### Task
Set down every entry once more, character for character.

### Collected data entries

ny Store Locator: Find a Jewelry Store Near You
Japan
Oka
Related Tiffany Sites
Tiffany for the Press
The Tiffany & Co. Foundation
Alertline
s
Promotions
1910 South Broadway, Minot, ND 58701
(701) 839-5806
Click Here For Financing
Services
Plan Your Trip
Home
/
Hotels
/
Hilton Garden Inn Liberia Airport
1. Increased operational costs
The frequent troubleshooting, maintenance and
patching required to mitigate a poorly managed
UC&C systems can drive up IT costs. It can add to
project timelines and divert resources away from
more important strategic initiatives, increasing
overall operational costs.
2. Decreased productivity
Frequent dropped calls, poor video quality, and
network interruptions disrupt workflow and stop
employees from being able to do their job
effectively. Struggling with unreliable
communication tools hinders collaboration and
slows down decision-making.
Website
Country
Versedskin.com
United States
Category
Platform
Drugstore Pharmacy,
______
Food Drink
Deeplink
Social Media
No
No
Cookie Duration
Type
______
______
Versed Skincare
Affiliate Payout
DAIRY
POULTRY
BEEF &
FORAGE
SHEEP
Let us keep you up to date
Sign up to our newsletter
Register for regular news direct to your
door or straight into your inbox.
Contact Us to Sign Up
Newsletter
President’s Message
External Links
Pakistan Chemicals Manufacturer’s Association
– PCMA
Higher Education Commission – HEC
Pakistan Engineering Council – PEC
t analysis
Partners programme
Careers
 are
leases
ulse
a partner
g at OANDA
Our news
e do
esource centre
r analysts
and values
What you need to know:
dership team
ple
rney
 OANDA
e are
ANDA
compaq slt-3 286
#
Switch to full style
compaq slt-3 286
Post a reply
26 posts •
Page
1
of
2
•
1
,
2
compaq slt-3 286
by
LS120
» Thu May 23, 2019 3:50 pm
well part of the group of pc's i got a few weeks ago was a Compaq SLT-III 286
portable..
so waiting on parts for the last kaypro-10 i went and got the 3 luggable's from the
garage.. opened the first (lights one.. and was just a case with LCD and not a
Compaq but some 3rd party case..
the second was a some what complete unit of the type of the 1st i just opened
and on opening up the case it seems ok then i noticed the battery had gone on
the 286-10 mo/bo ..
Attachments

### Solution to this exercise
ny Store Locator: Find a Jewelry Store Near You
Japan
Oka
Related Tiffany Sites
Tiffany for the Press
The Tiffany & Co. Foundation
Alertline
s
Promotions
1910 South Broadway, Minot, ND 58701
(701) 839-5806
Click Here For Financing
Services
Plan Your Trip
Home
/
Hotels
/
Hilton Garden Inn Liberia Airport
1. Increased operational costs
The frequent troubleshooting, maintenance and
patching required to mitigate a poorly managed
UC&C systems can drive up IT costs. It can add to
project timelines and divert resources away from
more important strategic initiatives, increasing
overall operational costs.
2. Decreased productivity
Frequent dropped calls, poor video quality, and
network interruptions disrupt workflow and stop
employees from being able to do their job
effectively. Struggling with unreliable
communication tools hinders collaboration and
slows down decision-making.
Website
Country
Versedskin.com
United States
Category
Platform
Drugstore Pharmacy,
______
Food Drink
Deeplink
Social Media
No
No
Cookie Duration
Type
______
______
Versed Skincare
Affiliate Payout
DAIRY
POULTRY
BEEF &
FORAGE
SHEEP
Let us keep you up to date
Sign up to our newsletter
Register for regular news direct to your
door or straight into your inbox.
Contact Us to Sign Up
Newsletter
President’s Message
External Links
Pakistan Chemicals Manufacturer’s Association
– PCMA
Higher Education Commission – HEC
Pakistan Engineering Council – PEC
t analysis
Partners programme
Careers
 are
leases
ulse
a partner
g at OANDA
Our news
e do
esource centre
r analysts
and values
What you need to know:
dership team
ple
rney
 OANDA
e are
ANDA
compaq slt-3 286
#
Switch to full style
compaq slt-3 286
Post a reply
26 posts •
Page
1
of
2
•
1
,
2
compaq slt-3 286
by
LS120
» Thu May 23, 2019 3:50 pm
well part of the group of pc's i got a few weeks ago was a Compaq SLT-III 286
portable..
so waiting on parts for the last kaypro-10 i went and got the 3 luggable's from the
garage.. opened the first (lights one.. and was just a case with LCD and not a
Compaq but some 3rd party case..
the second was a some what complete unit of the type of the 1st i just opened
and on opening up the case it seems ok then i noticed the battery had gone on
the 286-10 mo/bo ..
Attachments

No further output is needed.